Exposure, Testing & Risks with Zika Virus

Testing for Zika virus infection is recommended for certain clinical scenarios. Read more about testing and the risks of infection around the time of conception.  

Limitations of Zika Testing

No test is 100% accurate. A test result can sometimes be negative in the setting of true infection, and the results could be falsely reassuring.

For example:

  • If the IgM test is performed too early after infection when the antibody levels are not yet high enough, the results could be negative even though a person is infected.
  • If the IgM test is performed after IgM levels have declined, the results could be negative. Similarly, if the nucleic acid testing on serum is performed after the virus is no longer in the blood, Zika could still be present in other bodily fluids (e.g., semen). In those situations, the blood test would be negative but the person could still be infected and able to infect others.
  • It is also possible for IgM test results to be positive in the absence of current infection because of, for example, extended IgM persistence after a previous infection has resolved or due to cross-reactivity of the IgM test with another virus.

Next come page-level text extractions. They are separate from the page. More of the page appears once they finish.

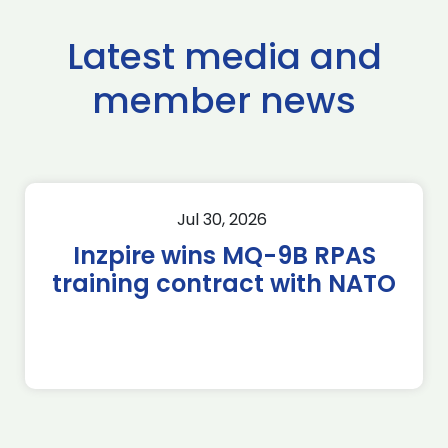
Latest media and
member news
Jul 30, 2026
Inzpire wins MQ-9B RPAS
training contract with NATO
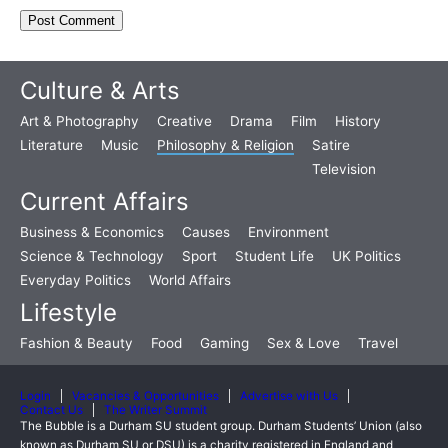
Culture & Arts
Art & Photography
Creative
Drama
Film
History
Literature
Music
Philosophy & Religion
Satire
Television
Current Affairs
Business & Economics
Causes
Environment
Science & Technology
Sport
Student Life
UK Politics
Everyday Politics
World Affairs
Lifestyle
Fashion & Beauty
Food
Gaming
Sex & Love
Travel
Login
Vacancies & Opportunities
Advertise with Us
Contact Us
The Writer Summit
The Bubble is a Durham SU student group. Durham Students’ Union (also
known as Durham SU or DSU) is a charity registered in England and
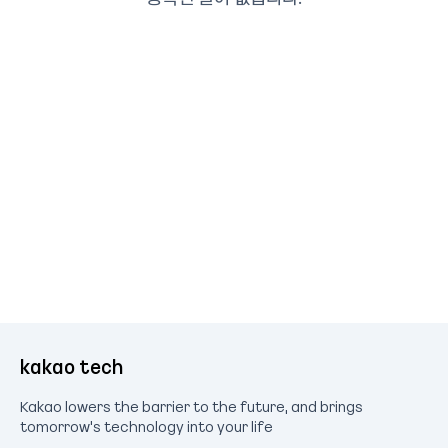
kakao tech
Kakao lowers the barrier to the future, and brings
tomorrow's technology into your life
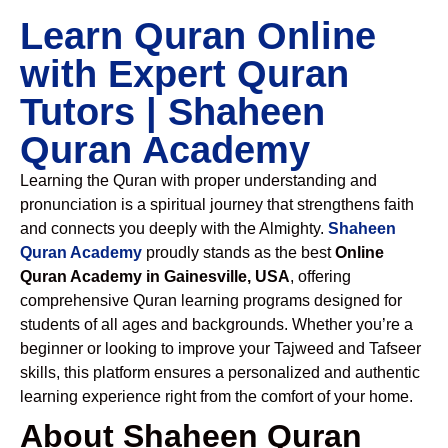
Learn Quran Online
with Expert Quran
Tutors | Shaheen
Quran Academy
Learning the Quran with proper understanding and
pronunciation is a spiritual journey that strengthens faith
and connects you deeply with the Almighty.
Shaheen
Quran Academy
proudly stands as the best
Online
Quran Academy in Gainesville, USA
, offering
comprehensive Quran learning programs designed for
students of all ages and backgrounds. Whether you’re a
beginner or looking to improve your Tajweed and Tafseer
skills, this platform ensures a personalized and authentic
learning experience right from the comfort of your home.
About Shaheen Quran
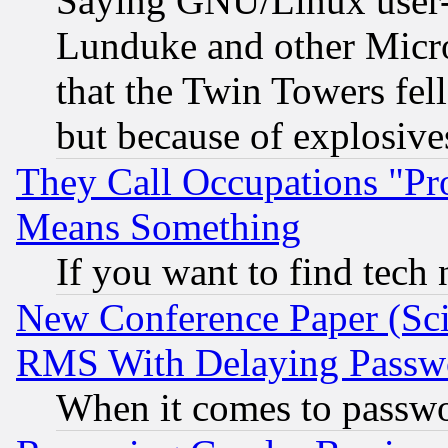
Saying GNU/Linux user-a
Lunduke and other Microso
that the Twin Towers fel
but because of explosive
They Call Occupations "Pro
Means Something
If you want to find tech
New Conference Paper (Sci
RMS With Delaying Passw
When it comes to passw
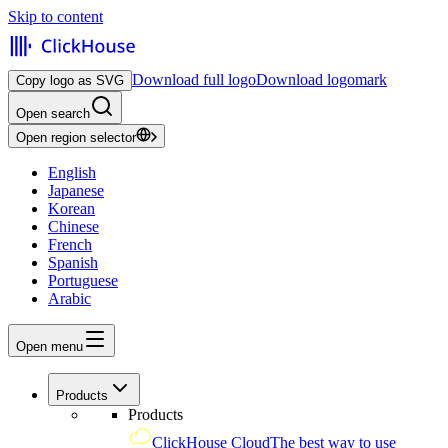
Skip to content
Download full logo
Download logomark
Copy logo as SVG
Open search
Open region selector
English
Japanese
Korean
Chinese
French
Spanish
Portuguese
Arabic
Open menu
Products
Products
ClickHouse Cloud
The best way to use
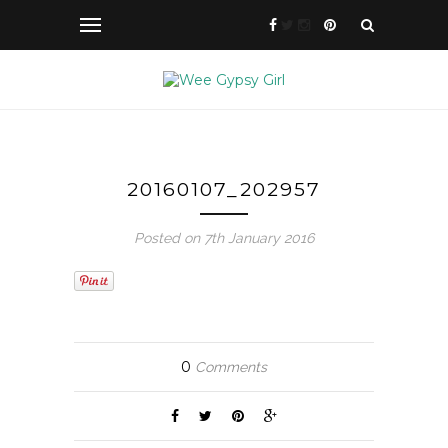
20160107_202957
Posted on 7th January 2016
0
Comments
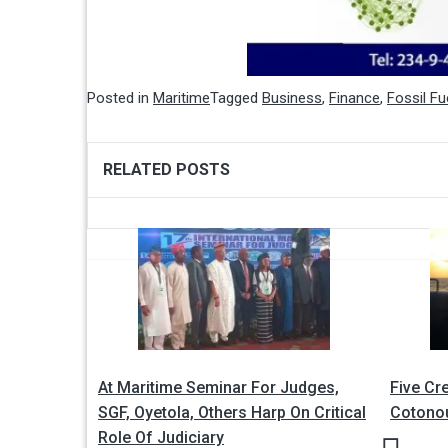
Posted in
Maritime
Tagged
Business
,
Finance
,
Fossil Fu
RELATED POSTS
Post
navigation
At Maritime Seminar For Judges,
Five Cr
SGF, Oyetola, Others Harp On Critical
Cotono
Role Of Judiciary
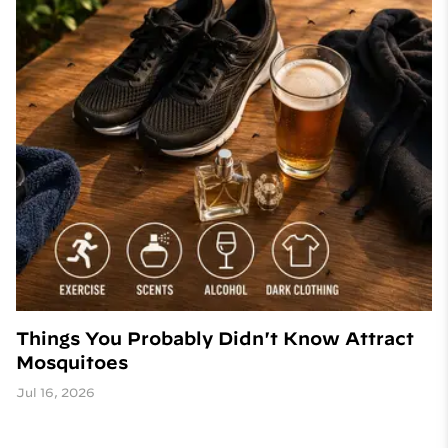
Things You Probably Didn't Know Attract
Mosquitoes
Jul 16, 2026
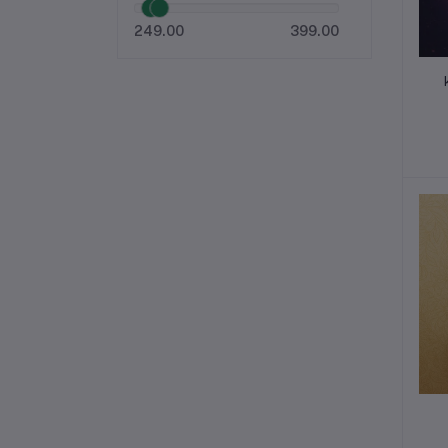
249.00
399.00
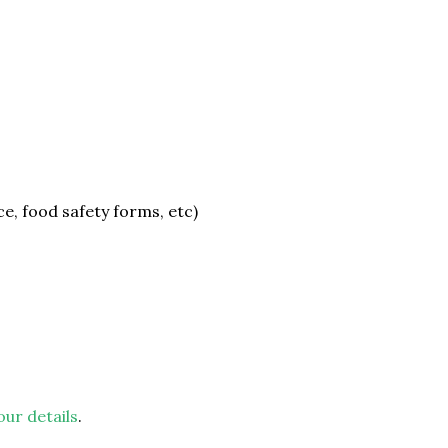
e, food safety forms, etc)
our details
.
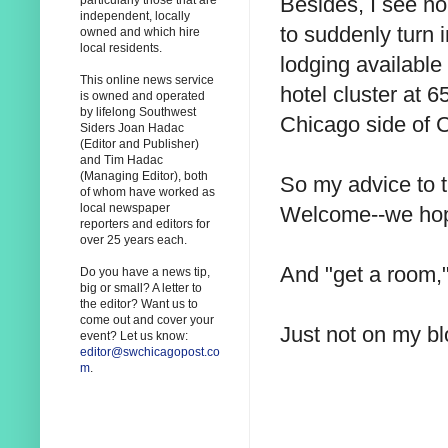
Besides, I see n
particularly those that are
independent, locally
to suddenly turn i
owned and which hire
local residents.
lodging availabl
This online news service
hotel cluster at 
is owned and operated
by lifelong Southwest
Chicago side of 
Siders Joan Hadac
(Editor and Publisher)
and Tim Hadac
(Managing Editor), both
So my advice to 
of whom have worked as
local newspaper
Welcome--we hope
reporters and editors for
over 25 years each.
And "get a room,"
Do you have a news tip,
big or small? A letter to
the editor? Want us to
come out and cover your
Just not on my bl
event? Let us know:
editor@swchicagopost.co
m
.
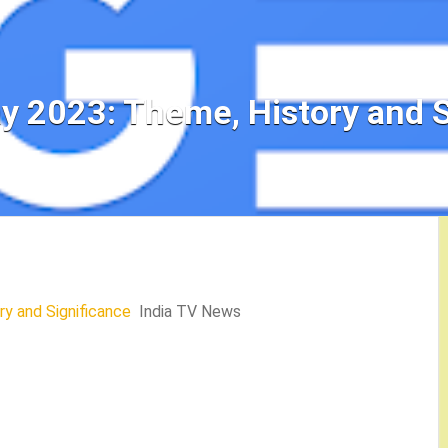
y 2023: Theme, History and S
y and Significance
India TV News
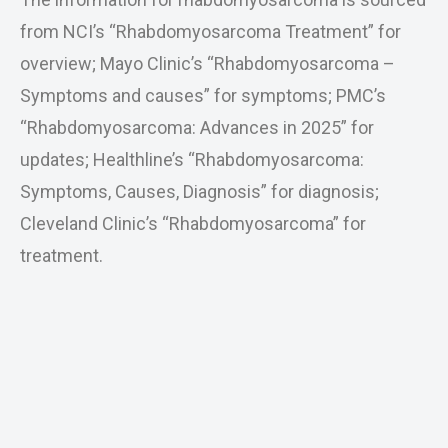
from NCI’s “Rhabdomyosarcoma Treatment” for
overview; Mayo Clinic’s “Rhabdomyosarcoma –
Symptoms and causes” for symptoms; PMC’s
“Rhabdomyosarcoma: Advances in 2025” for
updates; Healthline’s “Rhabdomyosarcoma:
Symptoms, Causes, Diagnosis” for diagnosis;
Cleveland Clinic’s “Rhabdomyosarcoma” for
treatment.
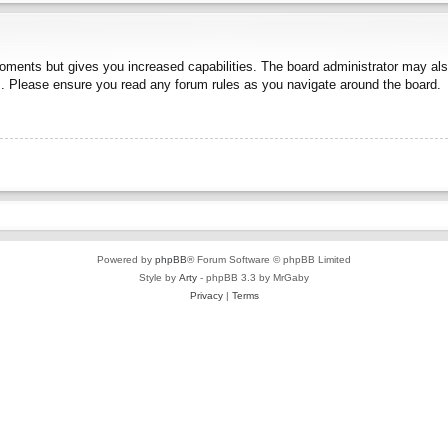
moments but gives you increased capabilities. The board administrator may also
es. Please ensure you read any forum rules as you navigate around the board.
Powered by
phpBB
® Forum Software © phpBB Limited
Style by
Arty
- phpBB 3.3 by MrGaby
Privacy
|
Terms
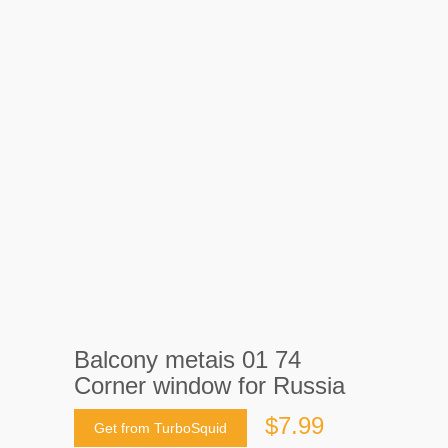
Balcony metais 01 74
Corner window for Russia
$7.99
Get from TurboSquid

Risks of Infection Before Conception and Fertility Treatment

Periconceptional Infection

Because Zika virus infection is a cause of microcephaly and other severe fetal brain defects, pregnancy planning in the context of the risk of Zika is important. There is limited information available about the risk for adverse pregnancy outcomes around periconceptional Zika virus infection (defined as infection during 8 weeks before conception or 6 weeks before last menstrual period). To date, there have been no published reports of adverse pregnancy outcomes after periconceptional Zika virus infection. Infections with other viruses (e.g., cytomegalovirus, rubella, parvovirus) around the time of conception have been associated with congenital infection and adverse pregnancy outcomes, although the exact timing of infection relative to conception was sometimes uncertain.

Pregnancy after Infection has Cleared

There is no evidence that a fetus conceived after the virus has cleared the woman’s body would be at risk for fetal Zika infection. Current evidence suggests that Zika virus infection prior to pregnancy would not pose a risk of birth defects to a future pregnancy. From what we know about similar infections, once a person has been infected with Zika virus, he or she is likely to be protected from a future Zika infection. Currently, we do not have a test to tell if someone is protected against Zika virus.

Fertility Treatment

No instances of Zika virus transmission during fertility treatment have been documented, but transmission through donated gametes or embryos is theoretically possible. Zika virus has been detected in semen, and sexual transmission has occurred. The US Food and Drug Administration has issued guidance pdf icon[PDF – 10 pages]external icon providing recommendations to reduce the potential transmission risk of Zika virus through donated tissues, including donated sperm, oocytes, and embryos from anonymous donors. Fertility treatment for sexually intimate couples using their own gametes and embryos should follow the testing and timing recommendations for couples attempting conception, although recommendations might need to be adjusted depending on individual circumstances.

Persistence of Zika in Semen

A review of the literature to date can be found in CDC’s guidance for preconception counseling and prevention of sexual transmission of Zika virus.

  • Evidence of sexual transmission: Briefly, among the currently available reports of sexual transmission of Zika virus, the longest period from symptom onset in the index case to potential sexual transmission to a partner was between 32–41 days.
  • Potentially infectious Zika virus in semen: The longest reported period after symptom onset at which potentially infectious virus has been detected in semen by culture or cytopathic effect was 69 days. No other studies reported potentially infectious Zika virus in semen specimens obtained more than 40 days after symptom onset.
  • Detection of Zika virus RNA in semen: A large number of publications have also reported on detection of Zika virus RNA in semen, which might not indicate presence of infectious virus at the time of sampling or correlate with the potential for sexual transmission of infectious virus. In the largest cohort study to date, Zika virus RNA shedding declined during the 3 months after symptom onset. At >90 days after illness onset, semen of ≤7% of participants had detectable Zika virus RNA. The estimated mean time to clearance of Zika virus RNA from semen was 54 days. Similar findings have been observed in smaller cohort studies.

Limited data suggest the incidence of Zika virus RNA shedding in semen and its persistence after infection are likely similar for symptomatic and asymptomatic men infected with Zika virus.